ア そして、「譲渡人に対して生じた事由」とは抗弁発生の基礎となる事由をいい、抗弁が発生する一般的抽象的可能性があれば足りる[5]

 イ 本件では、解除の抗弁が問題となっているところ、抗弁の基礎となる契約成立は通知までに存在していた。

 ウ したがって、Bは解除の抗弁をCに対抗できる。

(2) もっとも、Cは自己が「第三者」(545条1項但し書)にあたるため、Bはかかる抗弁をCに対抗できないと再反論することが考えられる。

 ア 解除の制度趣旨は、債権者を反対債務から解放する点にあるところ、解除の効果は法律効果の遡及的消滅と考える。そうだとすれば、545条1項但し書の趣旨は、解除の遡及効によって取引の安全を害される第三者を保護する点にある。

   そこで、「第三者」とは、解除された契約から生じた法律効果を基礎として、解除までに新たな権利を取得した者をいうと考える。
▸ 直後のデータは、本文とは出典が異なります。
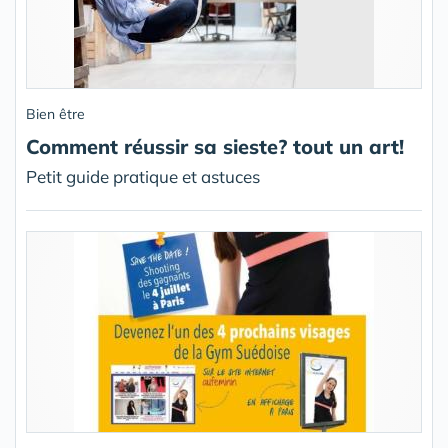
Bien être
Comment réussir sa sieste? tout un art!
Petit guide pratique et astuces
 イ 本件では、Cは解除された契約から生じた債権そのものを譲り受けており、解除された契約から生じた法律効果を基礎としてはいない[6]

 ウ したがって、Cは「第三者」にあたらない。

    よって、Cの再反論は認められない。

 (3) 以上より、BはCからの履行を拒絶できる。

3 (3)について

(1) Bは債権譲渡通知よりも前に取得していた債権を自働債権とする相殺の抗弁をもって、Cに対し対抗することができるか。

(2) 「譲渡人に対して生じた事由」の意義は前述のとおりであるところ、反対債権の取得はかかる事由にあたるといえる。また、相殺の担保的機能は最大限保護されるべきである。

   そこで、債務者は、債権譲渡通知前に自働債権を取得している限り、債権の弁済期の先後を問わず、相殺適状に達すれば、相殺をもって譲受人に対抗できると考える[7]

(3) 本件では、債権譲渡通知の時点で自働債権たる債権βをBは有している。

(4) よって、Bは債権βの弁済期が到来すれば、Cからの履行を拒絶することができる。

以上

 

[1] 最判昭和48年2月2日参照。

[2] 最判昭和49年9月2日参照。

[3] 改正法95条3項参照

[4] 改正法95条4項参照。

[5] 最高裁昭和42年10月27日参照。

[6] 大判大7年9月25日。反対説も有力であるが、判例を否定するほどの説得性はないと思われる。

[7] 最高裁昭和50年12月8日参照。なお、改正法469条1項参照。